Three device archetypes are modeled — INTERNAL, INTEGRATION, and EXTERNAL — each carrying location coordinates, configuration state, and status metadata. This taxonomy lets the platform treat first-party hardware, third-party sensor integrations, and external data feeds through a unified device interface.
Multi-Tenant Cloud Workspaces
Every customer operates inside a cloud — the platform's term for an isolated workspace. Clouds carry a full membership model with four roles: OWNER, ADMIN, MEMBER, and VIEWER, each scoped to a distinct permission surface. The cloud-service package manages the full lifecycle — creation, settings, member invitations, and soft-deletion — while cloud-auth-service handles session binding so that a user's active cloud context is always consistent across applications.
Custom domains are first-class. Each cloud can map a custom domain through CNAME verification plus a token-based DNS record check, managed by cloud-domain-service. This is not a bolted-on feature; it is a core part of the tenant identity model, allowing enterprise customers to serve their own teams from their own branded URLs.
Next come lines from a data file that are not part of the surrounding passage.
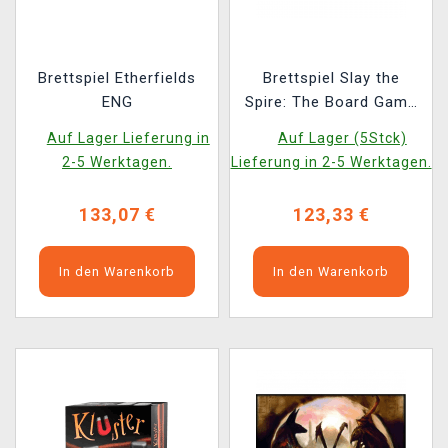
Brettspiel Etherfields
Brettspiel Slay the
ENG
Spire: The Board Game
EN
Auf Lager Lieferung in
Auf Lager (5Stck)
2-5 Werktagen.
Lieferung in 2-5 Werktagen.
133,07 €
123,33 €
In den Warenkorb
In den Warenkorb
Dashboard and Observability
The dashboard-web application gives each cloud a widget-based analytics interface scoped under [cloudId]/dashboard/[dashboardId]. Dashboards are composed from a DashboardGrid with WidgetCard slots, making it straightforward to add new widget types without restructuring the layout engine.
Behind the scenes, a dedicated async logging pipeline (log-service) captures distributed operations across all applications through a Redis queue. Nine log categories and trace ID propagation make it possible to reconstruct the full lifecycle of any device message, authentication event, or workspace action without coupling log writes to the hot path.
Network Access Control
A less visible but critical component is the OpenVPN management API (openvpn-api), an Express application that provisions and manages VPN access for devices and users. This layer ensures that device traffic can be routed through controlled network tunnels — relevant for deployments where devices are behind NAT, on restricted networks, or require secure mesh connectivity before telemetry can reach the MQTT broker.
Supporting Infrastructure
The twenty shared packages cover every cross-cutting concern:
| Domain | Packages |
|---|---|
| Auth | auth-service, sso-service, cloud-auth-service |
| Device & Telemetry | device-service, telemetry-service |
| Workspace | cloud-service, cloud-domain-service, cloud-member-service |
| Messaging | mail-service, sms-service |
| Infrastructure | redis-queue, log-service |
| Frontend | ui-elements |
| Users | user-service |
This package structure means that when the authentication model changes, every application that consumes auth-service picks up the update from a single source — no per-app patches, no diverging session schemas.